Curral del Rey deu origem a BH. Muito antes, porém, de ser o local onde era reunido o gado que daria conta dos impostos recolhidos por dom João VI, já andavam por ali os índios, cujas tribos passaram a batizar ruas da primeira capital planejada do país. Belô cresceu rodeada pela Avenida do Contorno até virar o terceiro maior centro urbano do Brasil. Hoje, além da homenagem nas placas, tem estátuas em tamanho natural de escritores e poetas, como se de repente fosse possível encontrá-los em pleno passeio pela boêmia Savassi, pela Praça da Liberdade, em frente ao palácio do governo e ao lado de um miniedifício Copan, do mesmo Niemeyer que assina a Igreja da Pampulha, pelo Parque Municipal ou pela grande feira de artesanato, sempre lotados aos domingos.

“A cidade plantou no coração tantos nomes de quem morreu/ Horizonte perdido, no meio da selva cresceu o arraial”, relembra a música Ruas da Cidade, de Lô e Márcio Borges, integrantes do Clube da Esquina. A esquina, no caso, fica no bairro de Santa Teresa, no qual se pode comer uma excelente macarronada por 6 reais no restaurante do Bolão. Mas, se a idéia for degustar algo mais mineiro, nada melhor que o Mercado Municipal. Menos sofisticado que o dos paulistanos, e mais original, nele se encontra do artesanato aos queijinhos, rapaduras e cachaças; do doce de leite às galinhas que vão virar molho pardo.

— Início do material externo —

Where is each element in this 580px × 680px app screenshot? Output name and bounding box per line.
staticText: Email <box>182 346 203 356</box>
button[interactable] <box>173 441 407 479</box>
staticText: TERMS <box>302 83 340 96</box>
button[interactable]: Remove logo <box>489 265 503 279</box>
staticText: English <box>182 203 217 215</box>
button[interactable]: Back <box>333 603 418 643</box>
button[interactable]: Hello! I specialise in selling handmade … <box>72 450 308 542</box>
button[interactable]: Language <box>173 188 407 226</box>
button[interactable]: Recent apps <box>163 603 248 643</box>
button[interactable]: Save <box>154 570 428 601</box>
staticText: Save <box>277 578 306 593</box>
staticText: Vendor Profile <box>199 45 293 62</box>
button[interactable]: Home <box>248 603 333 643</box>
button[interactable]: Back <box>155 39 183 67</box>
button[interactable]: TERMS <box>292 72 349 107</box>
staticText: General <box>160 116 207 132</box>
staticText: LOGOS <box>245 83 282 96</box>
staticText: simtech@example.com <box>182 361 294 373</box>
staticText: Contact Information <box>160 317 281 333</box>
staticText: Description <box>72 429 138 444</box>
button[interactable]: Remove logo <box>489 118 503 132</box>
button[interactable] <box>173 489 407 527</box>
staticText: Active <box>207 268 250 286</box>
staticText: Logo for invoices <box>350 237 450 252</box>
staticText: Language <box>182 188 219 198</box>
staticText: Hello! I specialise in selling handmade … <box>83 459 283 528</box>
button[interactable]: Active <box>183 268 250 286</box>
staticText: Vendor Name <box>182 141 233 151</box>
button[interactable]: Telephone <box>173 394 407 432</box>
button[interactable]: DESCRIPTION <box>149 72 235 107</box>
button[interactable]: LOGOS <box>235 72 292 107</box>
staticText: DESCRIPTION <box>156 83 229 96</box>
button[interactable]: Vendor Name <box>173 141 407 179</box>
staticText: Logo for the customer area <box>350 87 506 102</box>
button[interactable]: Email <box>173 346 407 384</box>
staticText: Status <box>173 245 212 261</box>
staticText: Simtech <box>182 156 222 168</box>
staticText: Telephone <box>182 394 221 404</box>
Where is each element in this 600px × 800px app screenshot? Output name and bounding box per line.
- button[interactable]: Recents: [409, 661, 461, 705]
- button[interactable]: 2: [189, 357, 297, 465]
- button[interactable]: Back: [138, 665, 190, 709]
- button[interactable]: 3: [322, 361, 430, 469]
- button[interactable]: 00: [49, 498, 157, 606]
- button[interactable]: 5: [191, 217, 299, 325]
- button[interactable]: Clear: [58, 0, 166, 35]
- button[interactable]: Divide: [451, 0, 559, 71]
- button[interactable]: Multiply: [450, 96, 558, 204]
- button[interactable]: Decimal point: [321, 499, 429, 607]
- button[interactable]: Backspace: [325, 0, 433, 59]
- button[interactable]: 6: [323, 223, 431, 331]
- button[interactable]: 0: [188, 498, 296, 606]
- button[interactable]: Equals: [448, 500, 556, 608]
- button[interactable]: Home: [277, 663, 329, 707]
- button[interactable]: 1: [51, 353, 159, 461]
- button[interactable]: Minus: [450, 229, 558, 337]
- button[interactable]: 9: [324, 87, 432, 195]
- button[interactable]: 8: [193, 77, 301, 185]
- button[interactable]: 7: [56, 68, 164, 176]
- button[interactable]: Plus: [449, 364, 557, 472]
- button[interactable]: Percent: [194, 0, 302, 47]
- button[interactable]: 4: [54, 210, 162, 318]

BH ainda oferece uma rara viagem de trem interestadual (ao Espírito Santo). E também não decepciona com sua programação cultural; um dos pólos é o Palácio das Artes, que ladeia o Parque Municipal.

parque municipal

Entorno

Sabará, a 25 quilômetros, além da Igrejinha Nossa Senhora do Ó, de 1719, barroca com traços orientais, tem o segundo teatro mais antigo em atividade no Brasil, construído em 1770 e no qual, conta-se, o imperador acabou vaiado às portas da República. Sete Lagoas, a 76 quilômetros, e Cordisburgo, a 113, terra de Guimarães Rosa, apresentam o espetáculo das grutas, como a do Rei do Mato e a do Maquine – onde se pode explorar um passado de milhões de anos. Ali, antes era o mar, com seus imensos salões e edificações rochosas.

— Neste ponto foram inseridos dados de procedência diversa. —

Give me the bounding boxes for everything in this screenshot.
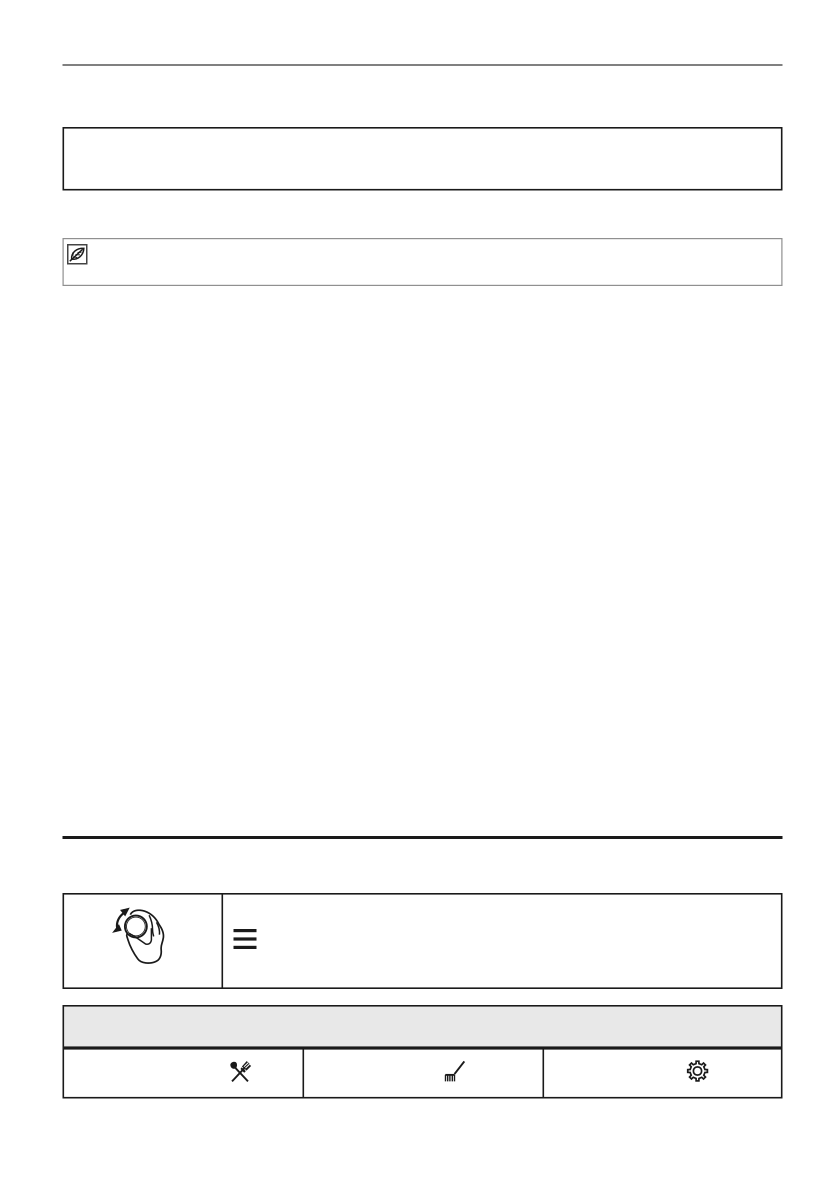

Com tempo, estenda-se aos extremos Diamantina e Tiradentes – a mais preservada do circuito histórico, cenário das minisséries JK e Hilda Furacão, com dezenas de ateliês e um imperdível passeio de Maria-Fumaça à terra de Tancredo Neves, São João del Rey, onde o corpo do presidente não-empossado repousa num túmulo simples, atrás da Igreja de São Francisco de Assis. Os impressionantes e maltratados profetas de Congonhas, a visita à Câmara da cidade mais antiga de Minas e sua primeira capital, Mariana, também merecem estar no roteiro, como Ouro Preto, sua produção artesanal, as muitas igrejas que pontilham a vista de qualquer mirante e os importantes museus do Aleijadinho e de Ciência e Técnica.

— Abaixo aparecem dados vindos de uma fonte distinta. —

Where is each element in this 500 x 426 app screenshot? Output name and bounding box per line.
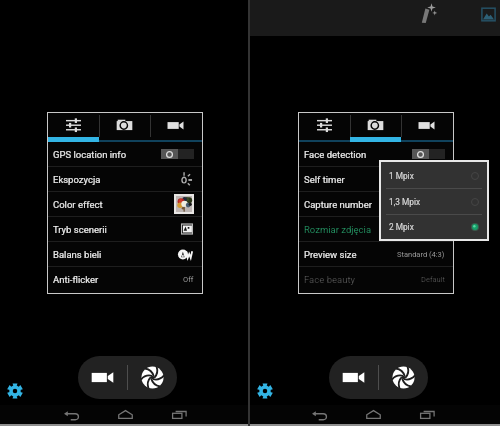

Em Diamantina, difícil é escolher aonde não ir. Há a casa de Chica da Silva, a de JK, o Passadiço da Glória, o conhecido Beco do Motta, onde outrora viviam prostitutas, e em muitas noites a tradicional seresta que os diamantinenses tentam resgatar. O percurso de BH até lá vale a viagem, com a extraordinária paisagem e suas mutações, que, parodiando Guimarães Rosa em seu Grande Sertão, faz lembrar a definição de Riobaldo para Deus: (também) Minas existe mesmo quando não há.

profetasOs profetas e seu destino

Em Congonhas está a obra-prima de Aleijadinho, com os 12 profetas em pedra-sabão, além das esculturas de madeira que formam os passos da Paixão e têm pinturas atribuídas a mestre Athayde. As esculturas estão protegidas em capelas, mas os profetas, em frente à Basílica do Senhor Bom Jesus de Matosinhos, estão em processo de deterioração, expostos a variações do clima e ao vandalismo. A depredação também atinge a Igreja Nossa Senhora do Rosário dos Pretos (1728), em Diamantina.

À sua frente foi fincada uma cruz – segundo a lenda, por um fiel instado a participar mais da igreja –, ao redor da qual cresceu uma gameleira. A simbologia permanece na mente dos diamantinenses, mas a cruz já não é totalmente visível, pois foi queimada por vândalos.